Likud Party campaign banners, one depicting party leader Israeli Prime Minister Binyamin Netanyahu and the other depicting Blue and White Party head Benny Gantz sitting with Ahmad Tibi, coleader of the Joint [Arab] List. (Reuters/Ammar Awad)
The last poll that will be released before Monday’s election shows the Likud and Blue and White running neck and neck, with both parties predicted to get 33 seats. Altogether, the right-wing/chareidi bloc backing Binyamin Netanyahu would get 57 seats, compared to 42 for the center-left. Both Yisrael Beytenu and the United Arab List remained the kingmakers, getting 7 and 14 seats respectively.

On the left Labor-Meretz-Gesher polls at 9 seats, an increase over recent polls and an indication that voters have abandoned Blue and White to the benefit of the Amir Peretz grouping. On the right, Yemina comes in with 9 – higher than in recent polls, and an indication that some religious right-wing voters are “returning home” to their preferred party. Shas comes in with 8, and United Torah Jewry would get 7, according to the Yisrael Hayom poll. Otzma Yehudit does not pass the electoral threshold.

Three days before the election, Netanyahu remains the people’s choice for prime minister, with 49% preferring him over Benny Gantz. Only 35% of Israelis want Benny Gantz as prime minister. But 16% are still undecided.

Perhaps the most telling question in the poll was the one in which participants were asked if the months of electioneering – and the millions of shekels spent – had changed their mind on whom to vote for. For 88% of Israelis, the answer was “no” – and that they would be voting for the same party or political grouping they chose in the September election.

For Likud voters, the fact that Netanyahu was leading the list is the Likud’s most attractive feature, the poll showed. 42% said they were voting Likud chiefly to choose Netanyahu as prime minister. Among Blue and White voters, only 26% said they chose the party in order to propel Gantz to the prime minister’s office; 28% of Blue and White voters said their motivation was to stop Netanyahu from getting another term.

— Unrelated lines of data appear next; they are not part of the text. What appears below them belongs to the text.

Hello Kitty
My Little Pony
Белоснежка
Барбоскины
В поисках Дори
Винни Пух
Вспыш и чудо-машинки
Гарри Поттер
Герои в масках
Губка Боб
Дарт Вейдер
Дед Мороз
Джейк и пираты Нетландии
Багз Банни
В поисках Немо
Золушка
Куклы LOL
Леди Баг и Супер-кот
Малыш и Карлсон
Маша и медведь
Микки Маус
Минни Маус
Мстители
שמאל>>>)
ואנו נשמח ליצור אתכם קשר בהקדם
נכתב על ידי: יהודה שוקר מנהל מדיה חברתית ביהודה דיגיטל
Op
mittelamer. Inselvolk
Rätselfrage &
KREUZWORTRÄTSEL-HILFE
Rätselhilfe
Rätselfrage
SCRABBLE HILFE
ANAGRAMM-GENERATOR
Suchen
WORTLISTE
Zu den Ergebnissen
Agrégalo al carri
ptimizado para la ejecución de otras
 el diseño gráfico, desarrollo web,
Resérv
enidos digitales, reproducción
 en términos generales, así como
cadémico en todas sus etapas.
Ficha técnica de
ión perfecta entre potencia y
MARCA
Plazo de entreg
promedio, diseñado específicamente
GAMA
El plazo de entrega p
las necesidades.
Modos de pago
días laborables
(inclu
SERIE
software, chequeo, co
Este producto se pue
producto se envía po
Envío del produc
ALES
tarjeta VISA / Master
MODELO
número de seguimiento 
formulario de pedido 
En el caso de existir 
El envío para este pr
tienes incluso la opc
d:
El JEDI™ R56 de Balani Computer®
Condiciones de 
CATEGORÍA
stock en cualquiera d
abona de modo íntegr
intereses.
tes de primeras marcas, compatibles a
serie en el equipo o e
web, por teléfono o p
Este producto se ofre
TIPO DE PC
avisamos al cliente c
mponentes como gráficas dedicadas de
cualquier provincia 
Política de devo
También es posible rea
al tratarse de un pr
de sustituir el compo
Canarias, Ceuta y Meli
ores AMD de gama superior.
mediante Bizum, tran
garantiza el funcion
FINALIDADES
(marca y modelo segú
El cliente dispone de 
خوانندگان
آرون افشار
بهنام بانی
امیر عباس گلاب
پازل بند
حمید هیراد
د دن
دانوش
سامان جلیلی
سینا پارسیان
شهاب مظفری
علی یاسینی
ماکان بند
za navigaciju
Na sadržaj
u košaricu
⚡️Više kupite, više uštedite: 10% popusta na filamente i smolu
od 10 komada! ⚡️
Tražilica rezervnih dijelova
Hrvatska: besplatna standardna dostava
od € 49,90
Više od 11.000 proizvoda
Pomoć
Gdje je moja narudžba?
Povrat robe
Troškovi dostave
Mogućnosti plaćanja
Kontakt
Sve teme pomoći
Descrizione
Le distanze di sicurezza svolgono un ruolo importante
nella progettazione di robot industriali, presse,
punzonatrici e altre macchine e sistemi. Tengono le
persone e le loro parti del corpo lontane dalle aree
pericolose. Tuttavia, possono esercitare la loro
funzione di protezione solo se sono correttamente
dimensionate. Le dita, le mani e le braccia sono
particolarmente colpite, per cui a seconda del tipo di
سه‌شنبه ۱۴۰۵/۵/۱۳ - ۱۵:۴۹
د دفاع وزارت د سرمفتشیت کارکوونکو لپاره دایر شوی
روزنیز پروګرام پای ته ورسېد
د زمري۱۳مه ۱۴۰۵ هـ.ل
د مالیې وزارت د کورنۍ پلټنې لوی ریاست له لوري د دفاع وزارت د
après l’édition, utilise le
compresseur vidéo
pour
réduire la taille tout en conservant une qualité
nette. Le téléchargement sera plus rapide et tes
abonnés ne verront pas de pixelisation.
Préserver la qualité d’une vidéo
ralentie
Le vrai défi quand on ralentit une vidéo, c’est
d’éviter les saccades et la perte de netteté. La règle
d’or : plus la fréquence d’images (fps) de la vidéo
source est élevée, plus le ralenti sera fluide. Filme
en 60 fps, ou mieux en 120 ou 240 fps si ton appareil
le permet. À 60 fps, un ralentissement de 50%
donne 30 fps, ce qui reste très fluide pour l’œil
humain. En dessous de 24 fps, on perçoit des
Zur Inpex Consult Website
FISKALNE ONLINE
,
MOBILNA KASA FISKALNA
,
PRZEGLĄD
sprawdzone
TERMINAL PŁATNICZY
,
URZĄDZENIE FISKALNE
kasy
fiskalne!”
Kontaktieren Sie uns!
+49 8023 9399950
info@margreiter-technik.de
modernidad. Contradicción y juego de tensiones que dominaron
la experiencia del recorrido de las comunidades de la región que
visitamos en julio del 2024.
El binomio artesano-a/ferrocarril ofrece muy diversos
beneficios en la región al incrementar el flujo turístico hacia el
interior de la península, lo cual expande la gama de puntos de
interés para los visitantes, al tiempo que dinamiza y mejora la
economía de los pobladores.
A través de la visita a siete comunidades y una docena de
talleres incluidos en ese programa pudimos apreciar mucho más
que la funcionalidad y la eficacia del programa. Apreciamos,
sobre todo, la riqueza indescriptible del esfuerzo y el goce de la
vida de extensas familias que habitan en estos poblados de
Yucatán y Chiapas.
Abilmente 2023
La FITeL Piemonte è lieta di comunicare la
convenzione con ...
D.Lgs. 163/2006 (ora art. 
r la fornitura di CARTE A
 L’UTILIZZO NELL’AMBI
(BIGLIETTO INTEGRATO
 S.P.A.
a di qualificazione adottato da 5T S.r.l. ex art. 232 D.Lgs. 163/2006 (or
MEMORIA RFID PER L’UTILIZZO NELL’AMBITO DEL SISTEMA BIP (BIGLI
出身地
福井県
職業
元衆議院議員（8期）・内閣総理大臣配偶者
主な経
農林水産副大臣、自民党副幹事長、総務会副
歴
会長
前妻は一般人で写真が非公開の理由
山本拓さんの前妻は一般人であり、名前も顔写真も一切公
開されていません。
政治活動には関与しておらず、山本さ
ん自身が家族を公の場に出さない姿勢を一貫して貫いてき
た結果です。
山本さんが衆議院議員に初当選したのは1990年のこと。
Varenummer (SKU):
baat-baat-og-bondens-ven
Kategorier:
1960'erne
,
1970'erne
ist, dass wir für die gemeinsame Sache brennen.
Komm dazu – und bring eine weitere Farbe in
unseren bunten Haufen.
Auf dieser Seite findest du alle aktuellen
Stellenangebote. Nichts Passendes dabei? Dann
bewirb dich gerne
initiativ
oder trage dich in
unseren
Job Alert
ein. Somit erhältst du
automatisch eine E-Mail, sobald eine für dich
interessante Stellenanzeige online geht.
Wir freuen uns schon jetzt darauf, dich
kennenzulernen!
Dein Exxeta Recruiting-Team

With that, Israeli voters seem to sense that Netanyahu and the Likud will play a major role in the next government – if there is one. 31% said that they believed the next government would be a right-wing one; only 9% said they believed a center-left government would be formed. A slightly higher percentage, 11%, said they saw a unity government in the offing. But by far the most common opinion – held by 38% of voters – was that there will be fourth elections, the poll showed.